• ASSIGNMENT
Using the listing below, report each line holding the string "Verblijf".

═══

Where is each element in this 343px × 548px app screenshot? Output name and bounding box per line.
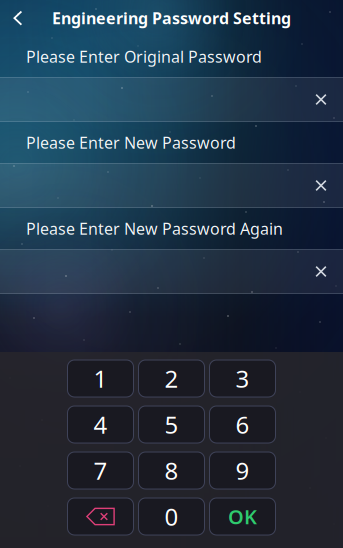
button[interactable]: 6 — [210, 406, 276, 443]
staticText: 7 — [94, 455, 108, 486]
button[interactable] — [68, 498, 134, 535]
staticText: 9 — [236, 455, 250, 486]
button[interactable]: 2 — [138, 360, 204, 397]
staticText: Engineering Password Setting — [52, 7, 291, 29]
staticText: Please Enter New Password Again — [26, 218, 283, 239]
staticText: 5 — [164, 409, 178, 440]
staticText: Please Enter Original Password — [26, 46, 262, 67]
button[interactable]: Clear password field — [0, 77, 343, 122]
staticText: 0 — [164, 501, 178, 532]
button[interactable]: 7 — [68, 452, 134, 489]
button[interactable]: 8 — [138, 452, 204, 489]
staticText: 1 — [94, 363, 108, 394]
button[interactable]: 3 — [210, 360, 276, 397]
button[interactable]: Clear password field — [0, 249, 343, 294]
staticText: 3 — [236, 363, 250, 394]
staticText: 6 — [236, 409, 250, 440]
staticText: Please Enter New Password — [26, 132, 236, 153]
button[interactable]: 4 — [68, 406, 134, 443]
button[interactable]: OK — [210, 498, 276, 535]
staticText: 2 — [164, 363, 178, 394]
button[interactable]: Clear password field — [0, 163, 343, 208]
staticText: 4 — [94, 409, 108, 440]
button[interactable]: 9 — [210, 452, 276, 489]
staticText: OK — [228, 503, 257, 530]
button[interactable]: 0 — [138, 498, 204, 535]
button[interactable]: Back — [0, 0, 36, 36]
staticText: 8 — [164, 455, 178, 486]
button[interactable]: 5 — [138, 406, 204, 443]
button[interactable]: 1 — [68, 360, 134, 397]
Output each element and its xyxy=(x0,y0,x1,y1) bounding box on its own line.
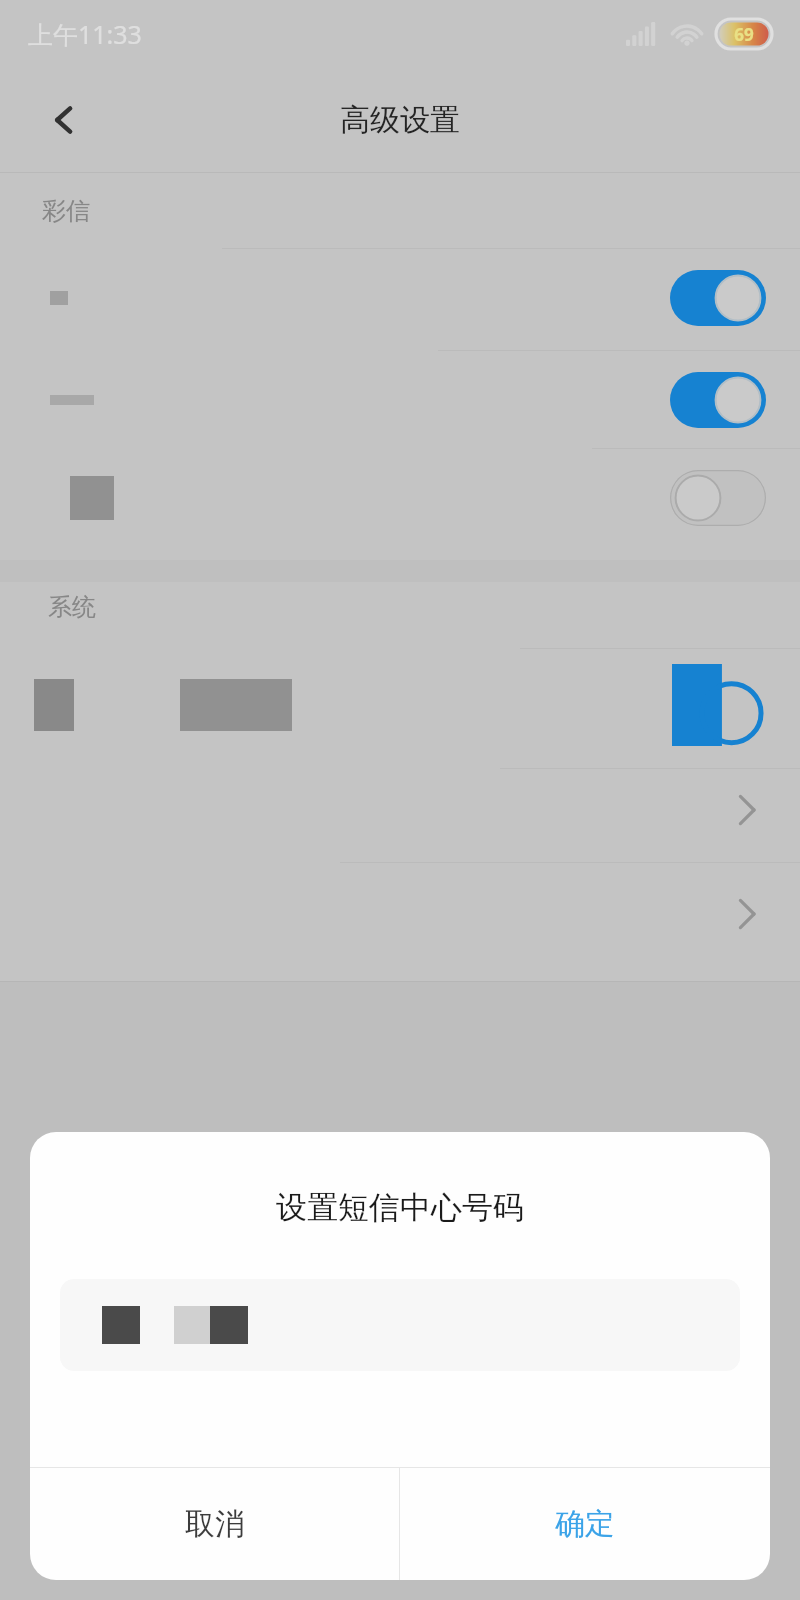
staticText: 彩信 xyxy=(42,196,90,226)
staticText: 上午11:33 xyxy=(28,17,142,51)
staticText: 确定 xyxy=(555,1505,615,1543)
staticText: 69 xyxy=(734,23,754,46)
button[interactable] xyxy=(0,250,800,346)
button[interactable]: Back xyxy=(34,90,94,150)
button[interactable] xyxy=(60,1279,740,1371)
button[interactable] xyxy=(670,270,766,326)
button[interactable] xyxy=(0,450,800,546)
staticText: 取消 xyxy=(185,1505,245,1543)
staticText: 高级设置 xyxy=(340,101,460,139)
button[interactable] xyxy=(670,372,766,428)
button[interactable]: 取消 xyxy=(30,1468,399,1580)
staticText: 系统 xyxy=(48,592,96,622)
staticText: 设置短信中心号码 xyxy=(30,1188,770,1227)
button[interactable] xyxy=(670,470,766,526)
button[interactable]: 确定 xyxy=(400,1468,770,1580)
button[interactable] xyxy=(0,352,800,448)
button[interactable] xyxy=(0,640,800,770)
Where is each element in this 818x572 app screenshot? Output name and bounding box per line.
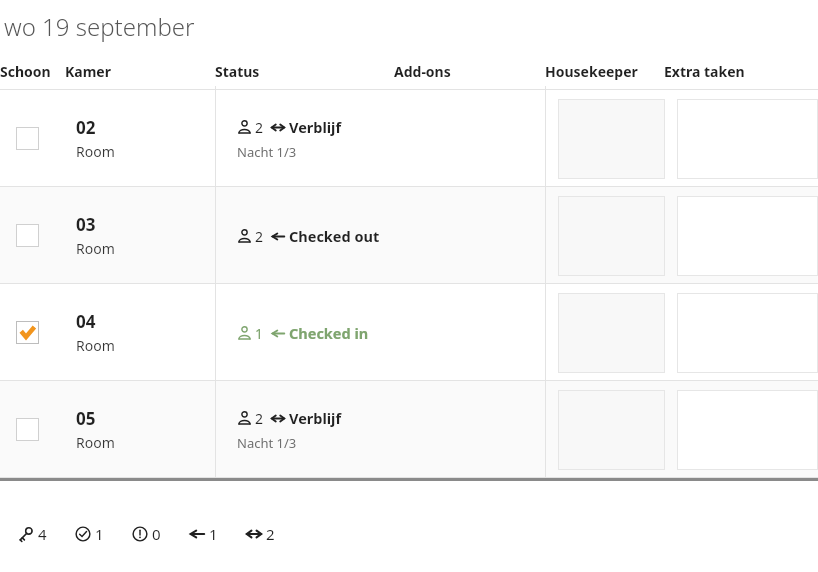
staticText: Checked out xyxy=(289,226,380,246)
staticText: Housekeeper xyxy=(545,62,638,81)
button[interactable]: Extra taken toevoegen xyxy=(677,196,818,276)
staticText: 2 xyxy=(255,118,264,137)
button[interactable]: Schoon aanvinken xyxy=(16,418,39,441)
staticText: Status xyxy=(215,62,260,81)
staticText: Nacht 1/3 xyxy=(237,434,297,452)
button[interactable]: Schoon aangevinkt xyxy=(0,284,818,381)
button[interactable]: Sleutels: 4 xyxy=(18,524,47,544)
button[interactable]: Extra taken toevoegen xyxy=(677,293,818,373)
staticText: 2 xyxy=(255,227,264,246)
button[interactable]: Housekeeper selecteren xyxy=(558,99,665,179)
staticText: 04 xyxy=(76,310,96,333)
staticText: 2 xyxy=(266,524,275,544)
button[interactable]: Verblijf: 2 xyxy=(246,524,275,544)
button[interactable]: Schoon aangevinkt xyxy=(16,321,39,344)
button[interactable]: Schoon aanvinken xyxy=(16,224,39,247)
button[interactable]: Extra taken toevoegen xyxy=(677,390,818,470)
staticText: Kamer xyxy=(65,62,111,81)
button[interactable]: Schoon aanvinken xyxy=(0,381,818,478)
staticText: 03 xyxy=(76,213,96,236)
staticText: Room xyxy=(76,336,115,355)
staticText: wo 19 september xyxy=(4,10,195,43)
staticText: 02 xyxy=(76,116,96,139)
button[interactable]: Aandacht: 0 xyxy=(132,524,161,544)
button[interactable]: Housekeeper selecteren xyxy=(558,293,665,373)
staticText: Room xyxy=(76,433,115,452)
button[interactable]: Housekeeper selecteren xyxy=(558,196,665,276)
staticText: Verblijf xyxy=(289,117,342,137)
staticText: Nacht 1/3 xyxy=(237,143,297,161)
button[interactable]: Check-outs: 1 xyxy=(189,524,218,544)
staticText: 2 xyxy=(255,409,264,428)
button[interactable]: Schoon aanvinken xyxy=(0,90,818,187)
staticText: 4 xyxy=(38,524,47,544)
staticText: 0 xyxy=(152,524,161,544)
staticText: 1 xyxy=(209,524,218,544)
staticText: Extra taken xyxy=(664,62,745,81)
button[interactable]: Gereed: 1 xyxy=(75,524,104,544)
staticText: Add-ons xyxy=(394,62,451,81)
button[interactable]: Schoon aanvinken xyxy=(0,187,818,284)
staticText: 05 xyxy=(76,407,96,430)
staticText: 1 xyxy=(255,324,264,343)
button[interactable]: Schoon aanvinken xyxy=(16,127,39,150)
button[interactable]: Housekeeper selecteren xyxy=(558,390,665,470)
button[interactable]: Extra taken toevoegen xyxy=(677,99,818,179)
staticText: Schoon xyxy=(0,62,51,81)
staticText: 1 xyxy=(95,524,104,544)
staticText: Verblijf xyxy=(289,408,342,428)
staticText: Room xyxy=(76,239,115,258)
staticText: Checked in xyxy=(289,323,369,343)
staticText: Room xyxy=(76,142,115,161)
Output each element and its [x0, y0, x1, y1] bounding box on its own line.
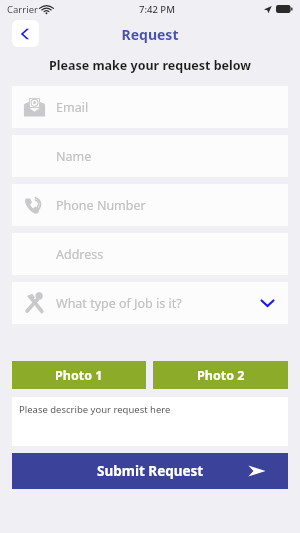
staticText: Please describe your request here: [19, 403, 171, 416]
staticText: Please make your request below: [0, 57, 300, 74]
button[interactable]: Back: [12, 20, 39, 47]
staticText: Address: [56, 246, 104, 263]
staticText: Submit Request: [97, 462, 204, 480]
staticText: Request: [0, 25, 300, 44]
button[interactable]: Address: [12, 233, 288, 275]
staticText: Photo 1: [55, 367, 103, 384]
button[interactable]: Photo 1: [12, 361, 146, 389]
button[interactable]: Photo 2: [153, 361, 288, 389]
button[interactable]: Phone Number: [12, 184, 288, 226]
staticText: Phone Number: [56, 197, 146, 214]
button[interactable]: Name: [12, 135, 288, 177]
staticText: Email: [56, 99, 89, 116]
staticText: Photo 2: [197, 367, 245, 384]
button[interactable]: Please describe your request here: [12, 397, 288, 446]
staticText: 7:42 PM: [139, 3, 175, 16]
staticText: What type of Job is it?: [56, 295, 182, 312]
button[interactable]: What type of Job is it?: [12, 282, 288, 324]
staticText: Carrier: [7, 3, 38, 16]
button[interactable]: Email: [12, 86, 288, 128]
staticText: Name: [56, 148, 92, 165]
button[interactable]: Submit Request: [12, 453, 288, 489]
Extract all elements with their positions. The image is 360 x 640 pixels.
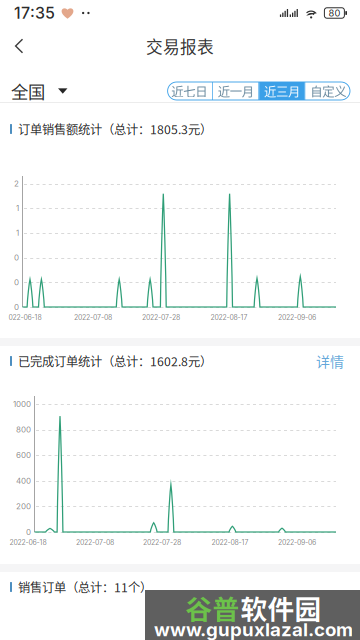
staticText: 1000: [13, 399, 31, 409]
staticText: 全国: [11, 78, 45, 104]
staticText: 自定义: [310, 82, 346, 100]
staticText: 0: [14, 253, 19, 262]
staticText: 近七日: [171, 82, 207, 100]
staticText: 详情: [316, 351, 344, 371]
staticText: 2022-07-28: [142, 313, 180, 322]
staticText: 2022-09-06: [278, 313, 316, 322]
button[interactable]: 全国: [0, 70, 78, 112]
staticText: 2022-06-18: [10, 538, 46, 547]
staticText: 600: [16, 450, 31, 460]
staticText: 已完成订单统计（总计：1602.8元）: [18, 352, 212, 370]
button[interactable]: 近七日: [167, 82, 212, 100]
staticText: 80: [328, 7, 340, 19]
staticText: 0: [26, 527, 31, 537]
staticText: www.gupuxlazal.com: [154, 618, 353, 640]
staticText: 软件园: [240, 588, 322, 627]
staticText: 订单销售额统计（总计：1805.3元）: [18, 120, 212, 138]
staticText: 200: [16, 502, 31, 511]
staticText: 2022-07-28: [143, 538, 181, 547]
staticText: 2022-07-08: [74, 313, 112, 322]
staticText: 1: [16, 203, 19, 213]
staticText: 17:35: [14, 3, 55, 23]
staticText: 2022-07-08: [76, 538, 114, 547]
staticText: 2022-09-06: [278, 538, 316, 547]
button[interactable]: 近三月: [259, 82, 305, 100]
staticText: 0: [14, 302, 19, 312]
staticText: 交易报表: [146, 34, 214, 58]
staticText: 022-06-18: [8, 313, 42, 322]
button[interactable]: 返回: [0, 28, 38, 64]
staticText: 谷普: [186, 588, 240, 627]
staticText: 2022-08-17: [212, 538, 248, 547]
staticText: 销售订单（总计：11个）: [18, 578, 152, 596]
staticText: 近三月: [264, 82, 300, 100]
staticText: 0: [14, 278, 19, 287]
button[interactable]: 自定义: [306, 82, 351, 100]
staticText: 800: [16, 425, 31, 434]
staticText: 2: [14, 179, 19, 188]
staticText: 近一月: [218, 82, 254, 100]
button[interactable]: 详情: [313, 348, 347, 374]
button[interactable]: 近一月: [213, 82, 258, 100]
staticText: 2022-08-17: [210, 313, 248, 322]
staticText: 400: [16, 476, 31, 486]
staticText: 1: [16, 228, 19, 238]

═══

• RESULT
button[interactable]: Verblijf: 2 xyxy=(246,524,275,544)
staticText: Verblijf xyxy=(289,117,342,137)
staticText: Verblijf xyxy=(289,408,342,428)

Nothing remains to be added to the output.